What it means is to lighten up and get to the meat of the matter. The guards at the gate ARE important when they serve a function, be that versimlitude or even the actual imparting of information. They're not important all of the time, in every case. You have a lot of GMs, especially novice GMs, who look at the rules as hard-and-fast lock-step recipies (heh) that they have to follow in some bizarre induced OCD-like state or everything goes to hell. They just to be point-blank told it's OK to loosen up and make sure things move along at a pace that's comfortable for everyone. No-one should have time to sit there and build dice-towers because Bob isn't done loading his mule.

I think the passage speaks more to the bean-counting GM's I've known in the past, especially under 1E, that felt you HAD to roleplay out every. stinking. encounter. even with the fishwife they rolled as a random encounter and of course you had to roll every x rounds because the DMG said so. The ones that made me sit down and add up the weight every damn piton and bag of salt before we could start gaming for the evening because God forbid I might be over .10 pound and thus reduced to a slower move catagory. The ones that made us map every stinking inch of a mostly empty dungeon with tons of long, doorless corridors because that was 'realistic'.

If that exercise in thumb-twidling boredom IS someone's idea of fun, I'll go ahead and I'll call it bad and wrong.
 

hong said:
1. Flexible victory conditions whereby everyone can "win" (very important)

2. More scope to advance your character (powerups)

3. Wider range of encounters, both combat and noncombat

4. Greater personal identification with a single character as opposed to a group

5. A cooperative rather than competitive activity

... or was that a rhetorical question?

hong said:
See 1, 2, 3 and 5.

If 1. means everyone enjoying a game then Descent covers this, otherwise how does a DM "win".

2. Uhm, you realize Descent now has rules for campign play over numerous games right? http://www.rpg.net/reviews/archive/13/13845.phtml

3.Ok, Descent has expansions as well.

5. If different players take turns being the Overlord how is this not cooperative?

In other words, in all seriousness what do you feel differentiates this from what you want out of D&D? I'm not being snarky, just curious.
 

Imaro said:
If 1. means everyone enjoying a game then Descent covers this, otherwise how does a DM "win".

I realise that you have to be told everything at least 2 times, but there is more to being a non-adversarial DM than ensuring everyone enjoys the game.

2. Uhm, you realize Descent now has rules for campign play over numerous games right? http://www.rpg.net/reviews/archive/13/13845.phtml

There is more to heaven and earth, Horatio, than a dungeon.

3.Ok, Descent has expansions as well.

Psst. Noncombat as well as combat.

5. If different players take turns being the Overlord how is this not cooperative?

... you can't be serious.

In other words, in all seriousness what do you feel differentiates this from what you want out of D&D? I'm not being snarky, just curious.

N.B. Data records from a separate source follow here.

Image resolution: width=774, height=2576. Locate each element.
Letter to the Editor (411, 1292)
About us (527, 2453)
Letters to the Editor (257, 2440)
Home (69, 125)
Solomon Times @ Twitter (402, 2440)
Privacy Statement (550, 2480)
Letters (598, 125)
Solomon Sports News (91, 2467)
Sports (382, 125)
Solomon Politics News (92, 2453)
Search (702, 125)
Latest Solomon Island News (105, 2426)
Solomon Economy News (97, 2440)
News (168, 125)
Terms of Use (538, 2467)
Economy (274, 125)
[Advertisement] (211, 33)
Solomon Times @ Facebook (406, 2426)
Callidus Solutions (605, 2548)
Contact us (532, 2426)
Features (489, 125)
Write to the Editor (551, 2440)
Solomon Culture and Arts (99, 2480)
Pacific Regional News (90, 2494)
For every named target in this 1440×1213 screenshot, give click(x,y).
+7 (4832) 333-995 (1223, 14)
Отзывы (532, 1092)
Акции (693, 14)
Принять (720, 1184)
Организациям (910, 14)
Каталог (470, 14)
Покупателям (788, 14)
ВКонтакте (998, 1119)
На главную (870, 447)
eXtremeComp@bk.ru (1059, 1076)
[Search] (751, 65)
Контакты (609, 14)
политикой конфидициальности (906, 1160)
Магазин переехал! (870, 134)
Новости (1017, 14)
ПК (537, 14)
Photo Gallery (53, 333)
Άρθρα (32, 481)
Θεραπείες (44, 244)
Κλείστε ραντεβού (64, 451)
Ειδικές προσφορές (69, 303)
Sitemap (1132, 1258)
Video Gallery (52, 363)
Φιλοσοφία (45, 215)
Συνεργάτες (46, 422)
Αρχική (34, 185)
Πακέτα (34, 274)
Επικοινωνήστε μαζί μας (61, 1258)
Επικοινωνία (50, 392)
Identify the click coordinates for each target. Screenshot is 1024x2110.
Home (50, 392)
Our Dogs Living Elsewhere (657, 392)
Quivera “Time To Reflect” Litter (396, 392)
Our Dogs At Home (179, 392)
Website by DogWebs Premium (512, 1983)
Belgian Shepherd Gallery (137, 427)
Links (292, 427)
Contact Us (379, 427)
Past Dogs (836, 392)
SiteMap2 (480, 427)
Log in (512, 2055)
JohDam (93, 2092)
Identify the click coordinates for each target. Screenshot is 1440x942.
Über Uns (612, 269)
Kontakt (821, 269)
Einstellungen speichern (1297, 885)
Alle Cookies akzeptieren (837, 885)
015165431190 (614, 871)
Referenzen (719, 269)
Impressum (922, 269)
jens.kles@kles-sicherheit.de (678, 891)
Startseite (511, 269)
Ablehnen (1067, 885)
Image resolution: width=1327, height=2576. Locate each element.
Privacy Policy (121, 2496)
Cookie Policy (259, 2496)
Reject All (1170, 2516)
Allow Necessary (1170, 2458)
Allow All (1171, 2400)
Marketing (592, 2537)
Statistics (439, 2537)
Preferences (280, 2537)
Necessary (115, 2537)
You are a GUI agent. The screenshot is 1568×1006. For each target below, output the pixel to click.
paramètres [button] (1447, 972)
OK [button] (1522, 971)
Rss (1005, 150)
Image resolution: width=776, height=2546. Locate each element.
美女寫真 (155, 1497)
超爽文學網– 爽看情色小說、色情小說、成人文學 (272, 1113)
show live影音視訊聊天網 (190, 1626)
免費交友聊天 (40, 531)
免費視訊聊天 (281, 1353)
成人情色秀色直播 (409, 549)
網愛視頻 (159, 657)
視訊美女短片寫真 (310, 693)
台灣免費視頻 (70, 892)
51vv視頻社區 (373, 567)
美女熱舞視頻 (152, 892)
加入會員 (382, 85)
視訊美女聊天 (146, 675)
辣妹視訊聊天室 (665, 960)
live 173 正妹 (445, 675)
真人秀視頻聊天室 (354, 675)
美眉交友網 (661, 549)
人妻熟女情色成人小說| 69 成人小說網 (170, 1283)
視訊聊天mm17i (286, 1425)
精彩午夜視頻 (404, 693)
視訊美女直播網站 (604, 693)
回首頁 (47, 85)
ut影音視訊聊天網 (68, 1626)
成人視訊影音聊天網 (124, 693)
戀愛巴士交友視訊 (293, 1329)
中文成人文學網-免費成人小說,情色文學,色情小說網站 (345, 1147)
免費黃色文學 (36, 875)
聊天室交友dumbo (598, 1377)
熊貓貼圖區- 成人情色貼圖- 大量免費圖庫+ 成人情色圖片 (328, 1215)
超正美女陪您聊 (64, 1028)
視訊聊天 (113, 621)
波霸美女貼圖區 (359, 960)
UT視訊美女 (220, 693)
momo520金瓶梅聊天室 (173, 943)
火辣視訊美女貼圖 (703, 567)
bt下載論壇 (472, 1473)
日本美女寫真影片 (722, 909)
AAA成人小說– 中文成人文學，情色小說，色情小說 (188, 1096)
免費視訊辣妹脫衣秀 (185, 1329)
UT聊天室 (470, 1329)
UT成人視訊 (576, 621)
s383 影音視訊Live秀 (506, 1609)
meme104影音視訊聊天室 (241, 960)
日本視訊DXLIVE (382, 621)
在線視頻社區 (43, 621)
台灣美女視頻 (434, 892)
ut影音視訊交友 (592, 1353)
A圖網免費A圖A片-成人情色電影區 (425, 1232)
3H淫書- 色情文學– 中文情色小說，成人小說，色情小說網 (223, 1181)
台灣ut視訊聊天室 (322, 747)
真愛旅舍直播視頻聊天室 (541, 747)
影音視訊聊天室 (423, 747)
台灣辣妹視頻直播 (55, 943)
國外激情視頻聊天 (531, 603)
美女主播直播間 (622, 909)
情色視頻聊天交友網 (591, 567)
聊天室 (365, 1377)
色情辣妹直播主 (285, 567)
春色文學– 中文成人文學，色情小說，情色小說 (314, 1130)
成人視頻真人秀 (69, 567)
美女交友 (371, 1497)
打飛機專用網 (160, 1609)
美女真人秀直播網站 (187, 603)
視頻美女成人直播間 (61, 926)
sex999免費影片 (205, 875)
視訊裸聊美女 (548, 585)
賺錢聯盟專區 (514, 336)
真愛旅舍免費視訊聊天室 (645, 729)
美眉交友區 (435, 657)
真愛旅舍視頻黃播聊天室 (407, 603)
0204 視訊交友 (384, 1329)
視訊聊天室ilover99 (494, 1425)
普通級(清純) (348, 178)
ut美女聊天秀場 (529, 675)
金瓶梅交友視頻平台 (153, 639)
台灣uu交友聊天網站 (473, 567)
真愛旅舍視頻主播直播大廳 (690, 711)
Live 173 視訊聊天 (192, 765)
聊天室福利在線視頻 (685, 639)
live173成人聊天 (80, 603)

So. Why don't you play Dogs in the Vineyard?
 

There's one point I'd like to make that I haven't seen yet:

"Encounter" does not equal "Fight", though some people are making that assumption.

In the way the 4e DMG uses it, "encounter" means "important scene that moves the plot or action of the game." That's why the DMG focuses on cutting out stuff not important to the "encounter". If the example gate guards serve no purpose to the adventure, if it doesn't matter whether the PCs pass the guards now or 2 hours from now, then what the DMG is saying is not to dwell on that interaction too much. If on the other hand, the guards stand between the party and the prince who's gonna get murdered in the next hour, then it's an important scene or "encounter", and worth using a skill check/challenge on, or an encounter or daily utility power, or, at the bottom end of the rung, FIGHT past the guards and try to save the prince with the CITY GUARD on your tail.